ARTICLE IX: BONDING OF DISTRICT PERSONNEL
The Treasurer, District 21 Tournament Manager (if any) and any other person required to handle substantial assets or regularly handle any assets of the District shall be bonded. Should any such person turn out not to be bondable that person will no longer hold the position.
ARTICLE X: COMMITTEES
A. Standing Committees: The President shall appoint a Chair for each of the following standing committees (except the Executive Committee of which the President is Chair). The committee Chair shall then form the committee with an appropriate number of members to accomplish its mission.

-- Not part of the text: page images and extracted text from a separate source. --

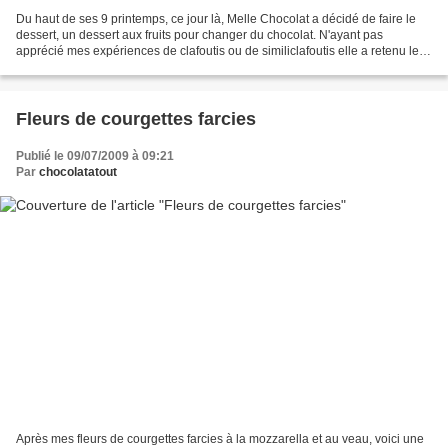
Du haut de ses 9 printemps, ce jour là, Melle Chocolat a décidé de faire le
dessert, un dessert aux fruits pour changer du chocolat. N'ayant pas
apprécié mes expériences de clafoutis ou de similiclafoutis elle a retenu les
ingrédients du clafoutis aux...
Fleurs de courgettes farcies
Publié le 09/07/2009 à 09:21
Par
chocolatatout
Après mes fleurs de courgettes farcies à la mozzarella et au veau, voici une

EXECUTIVE COMMITTEE: There shall be an Executive Committee to provide advice, counsel, guidance, and support to the President in accomplishing the President’s duties. The Executive Committee shall have only those powers and duties as granted in these Bylaws and in accordance with District policies. The Executive Committee shall consist of the President, Vice President, Secretary, Treasurer, the District’s representative to the ACBL Board of Directors, the Western Conference Representative, the immediate Past President of the Board, and any other persons the President may appoint.

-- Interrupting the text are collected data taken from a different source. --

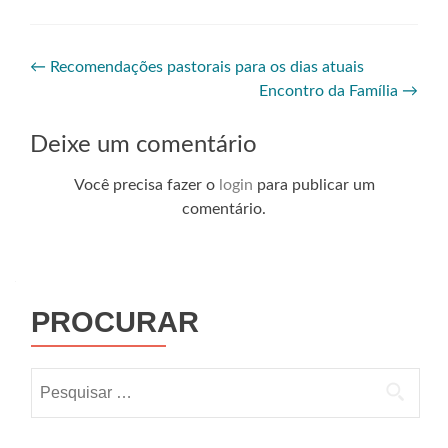
←
Recomendações pastorais para os dias atuais
Encontro da Família
→
Deixe um comentário
Você precisa fazer o
login
para publicar um
comentário.
PROCURAR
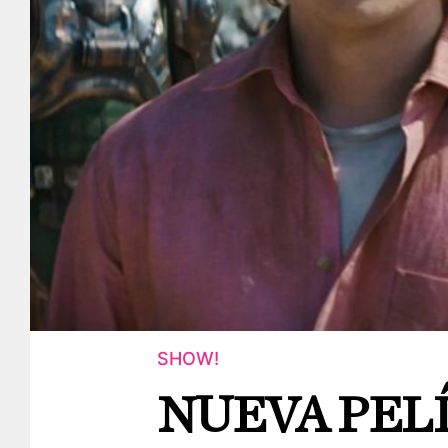
SHOW!
NUEVA PELÍ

NOMINATING COMMITTEE: There shall be a Nominating Committee to provide nominations for the District Officers in accordance with Article VII.B.1.
BYLAWS COMMITTEE: There shall be a Bylaws Committee to review these Bylaws and to propose revisions as needed.
TOURNAMENT PLANNING COMMITTEE: There shall be a Tournament Planning Committee to oversee the place, date, and schedule of events for Regional Tournaments held within the District.
DISCIPLINARY COMMITTEE: There shall be a Disciplinary Committee Chair who will, when necessary, convene a panel to act on disciplinary matters in accordance with the ACBL Code of Disciplinary Regulations. The Disciplinary Committee will have original jurisdiction as provided in the ACBL’s Code of Disciplinary Regulations.
APPELLATE COMMITTEE: There shall be an Appellate Committee Chair who, when necessary, will convene a panel to hear appeals as provided by the ACBL’s Code of Disciplinary Regulations. The Secretary shall notify ACBL headquarters of the appointment of the Chair. Members who serve on an Appellate Committee hearing may not have served on a Disciplinary Committee hearing on the same issue.
B. Other Committees may be appointed by the President as needed to fulfill the purposes of the organization.
ARTICLE XI: MEMBER UNITS
All Member Units shall retain autonomy in the conduct of their affairs as provided by the Bylaws and Regulations of the ACBL. B. Each Member Unit shall:
Forward names, addresses, ZIP codes, email addresses, and telephone number of its Officers, Director(s) and alternate(s) to the District Secretary immediately upon their selection.
Submit proposed dates and locations of its Sectional Tournaments to the District Tournament Coordinator prior to submission to the ACBL for sanction.
ARTICLE XII: PROHIBITION AGAINST SHARING ORGANIZATION PROFITS AND ASSETS
No member, director, officer, employee, or other person connected with this organization, or any private individual, shall receive at any time any of the net earning or pecuniary profit from the operations of the organization, provided however that this provision shall not prevent payment to any such person of reasonable compensation for services performed for the organization in effecting any of its purposes as shall be fixed by resolution of the Board of Directors; and no such person or persons shall be entitled to share in the distribution of the organization. All members, if any, of the organization shall be deemed to have expressly consented and agreed that on such dissolution or winding up of the affairs of the organization, after all debts have been satisfied, then remaining in the hands of the Board of Directors shall be distributed as required by the Articles of Incorporation of this organization and not otherwise.
ARTICLE XIII AMENDMENTS TO THE BYLAWS
These Bylaws may be amended or repealed at any meeting of the Board of Directors provided the notice of such meeting stating the subject to be considered, including specific wording of any changes, is delivered in writing to each Member Unit and Board of Directors member at least thirty (30) days prior to such meeting. A concurrence of two-thirds of the votes present at any quorum meeting of the Board of Directors shallbe required for passage.